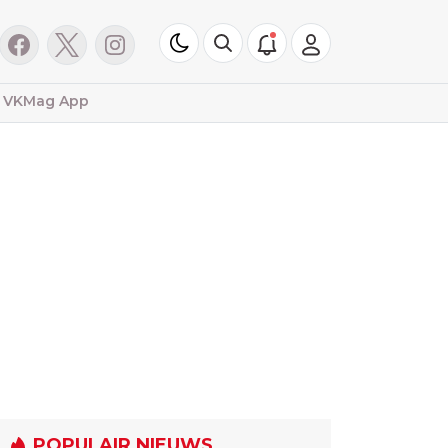
VKMag App
POPULAIR NIEUWS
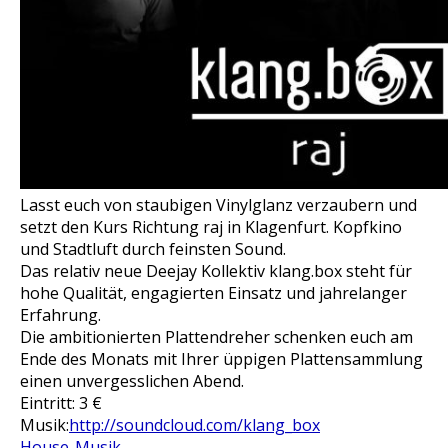
Lasst euch von staubigen Vinylglanz verzaubern und
setzt den Kurs Richtung raj in Klagenfurt. Kopfkino
und Stadtluft durch feinsten Sound.
Das relativ neue Deejay Kollektiv klang.box steht für
hohe Qualität, engagierten Einsatz und jahrelanger
Erfahrung.
Die ambitionierten Plattendreher schenken euch am
Ende des Monats mit Ihrer üppigen Plattensammlung
einen unvergesslichen Abend.
Eintritt: 3 €
Musik:
http://soundcloud.com/klang_box
House-Musik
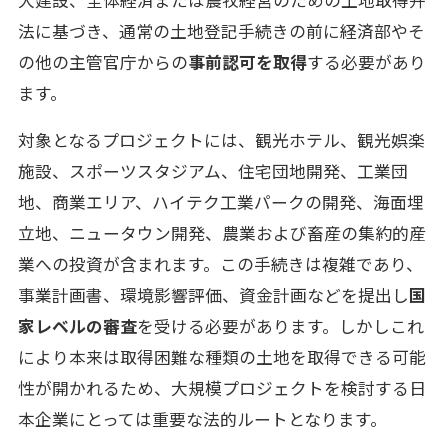
法に基づき、通常の土地登記手続きの前に経済部やそ
の他の主管官庁からの
事前認可を取得
する必要があり
ます。
対象となるプロジェクトには、観光ホテル、観光娯楽
施設、スポーツスタジアム、住宅団地開発、工業団
地、商業エリア、ハイテク工業パークの開発、海面埋
立地、ニュータウン開発、農業および畜産の集約的産
業への投資が含まれます。この手続きは複雑であり、
事業計画書、環境影響評価、資金計画などを提出し
国
家レベルの審査
を受ける必要があります。しかしこれ
により本来は取得困難な種類の土地を取得できる可能
性が開かれるため、大規模プロジェクトを検討する日
本企業にとっては重要な法的ルートとなります。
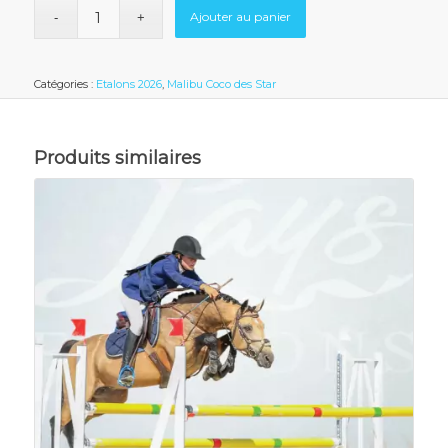
Ajouter au panier
Catégories :
Etalons 2026
,
Malibu Coco des Star
Produits similaires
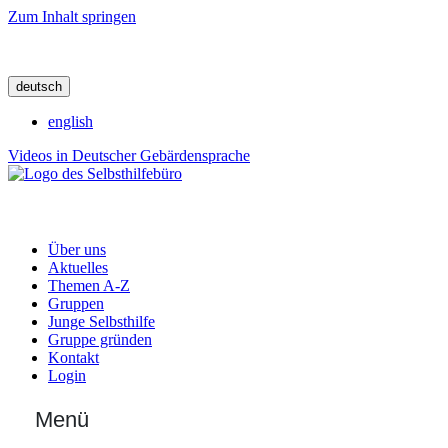
Zum Inhalt springen
deutsch
english
Videos in Deutscher Gebärdensprache
Über uns
Aktuelles
Themen A-Z
Gruppen
Junge Selbsthilfe
Gruppe gründen
Kontakt
Login
Menü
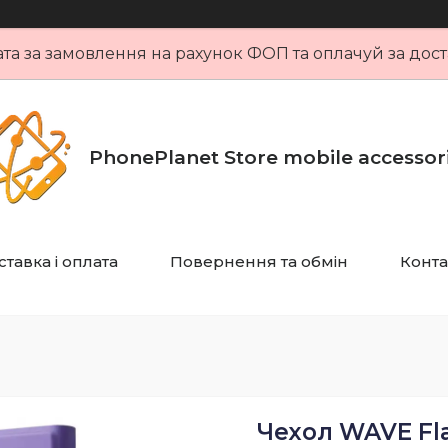
та за замовлення на рахунок ФОП та оплачуй за дост
PhonePlanet Store mobile accessor
тавка і оплата
Повернення та обмін
Конта
Чехол WAVE Fla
__________
ASSIGNED TASK ▸
Return the listing verbatim; pictures are not part of the copy.

TASK OUTPUT ▸
VKMag App
POPULAIR NIEUWS
Lasst euch von staubigen Vinylglanz verzaubern und
setzt den Kurs Richtung raj in Klagenfurt. Kopfkino
und Stadtluft durch feinsten Sound.
Das relativ neue Deejay Kollektiv klang.box steht für
hohe Qualität, engagierten Einsatz und jahrelanger
Erfahrung.
Die ambitionierten Plattendreher schenken euch am
Ende des Monats mit Ihrer üppigen Plattensammlung
einen unvergesslichen Abend.
Eintritt: 3 €
Musik:
http://soundcloud.com/klang_box
House-Musik
法に基づき、通常の土地登記手続きの前に経済部やそ
の他の主管官庁からの
事前認可を取得
する必要があり
ます。
対象となるプロジェクトには、観光ホテル、観光娯楽
施設、スポーツスタジアム、住宅団地開発、工業団
地、商業エリア、ハイテク工業パークの開発、海面埋
立地、ニュータウン開発、農業および畜産の集約的産
業への投資が含まれます。この手続きは複雑であり、
事業計画書、環境影響評価、資金計画などを提出し
国
家レベルの審査
を受ける必要があります。しかしこれ
により本来は取得困難な種類の土地を取得できる可能
性が開かれるため、大規模プロジェクトを検討する日
本企業にとっては重要な法的ルートとなります。
Ajouter au panier
Catégories :
Etalons 2026
,
Malibu Coco des Star
Produits similaires
Zum Inhalt springen
deutsch
english
Videos in Deutscher Gebärdensprache
Über uns
Aktuelles
Themen A-Z
Gruppen
Junge Selbsthilfe
Gruppe gründen
Kontakt
Login
Menü
та за замовлення на рахунок ФОП та оплачуй за дост
PhonePlanet Store mobile accessor
тавка і оплата
Повернення та обмін
Конта
Чехол WAVE Fla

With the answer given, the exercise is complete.